除此之外還有一個原因,便是赤青星顯現於災地,他身擔守星重責,必然要來相救。隻是赤青星現了重影,恐有意料之外的變數。且此地天象被遮蔽,讓他拿捏不準眼前這姑娘是否命含赤青。

心念一瞬,西阿昴繼續回答她的下一個問題:“帶姑娘你來這裏,是為了躲避災禍,那閣樓前有三個災星,姑娘實力尚且不濟,規避最為妥當。”

聽到“實力不濟”這四個字,離朝不由得抽了抽嘴角,雖然她武功算不得上乘,但中乘還是有的,這行走江湖三年也算是難逢對手,怎麽就實力不濟了呢?

似是看穿了她的想法,西阿昴毫不留情地說道:“姑娘不但實力不濟,還不自知,貧道勸你改過,否則日後必有大禍。”

“額……道兄,你說話能不能委婉點。”

“不能。”

“……”離朝默了兩息,歎了口氣,略有不甘地說,“行罷,我承認不喝酒實力不濟。”

她給自己留了個台階下,可惜西阿昴先行一步一腳將其踩碎。

“姑娘應是想煉穀化精,但恕貧道直言,你根基還未築好,強行跨界根基不穩,日後必有大禍。”

“……道兄,你在說什麽,在下實在不懂。”離朝眨巴著眼睛,隻聽懂了“必有大禍”四個字。

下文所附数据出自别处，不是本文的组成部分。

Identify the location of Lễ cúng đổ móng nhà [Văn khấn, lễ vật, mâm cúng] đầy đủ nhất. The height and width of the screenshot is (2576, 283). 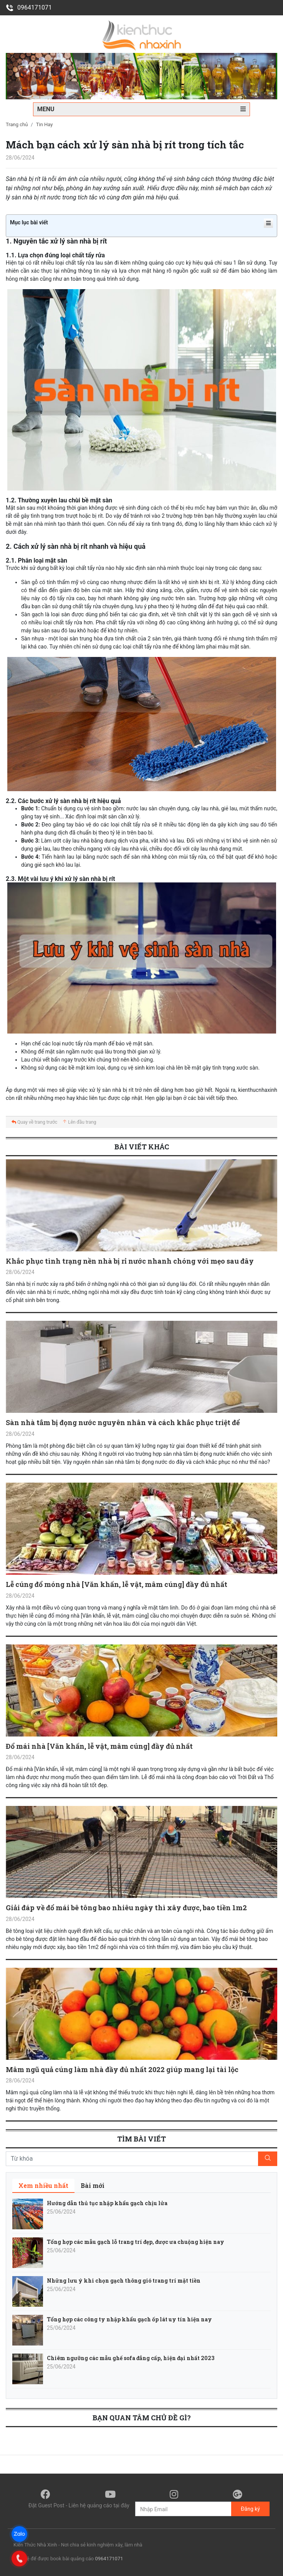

西阿昴睜開雙目望著她,目光中隱隱透露著幾分嫌棄?離朝覺得可能是自己花了眼。

“好吧,貧道講得通俗些。”

他攏起長袖,亮出骨節分明的手指在身前塵土上“筆走遊龍”。

“簡單來講,所謂的築基便是打通全身經脈氣穴,能夠讓行氣暢通無阻,也就是武學中的行內功。”西阿昴在地上簡單地畫了一個小人,又將小人身上所有穴道連在一起,形成了經脈。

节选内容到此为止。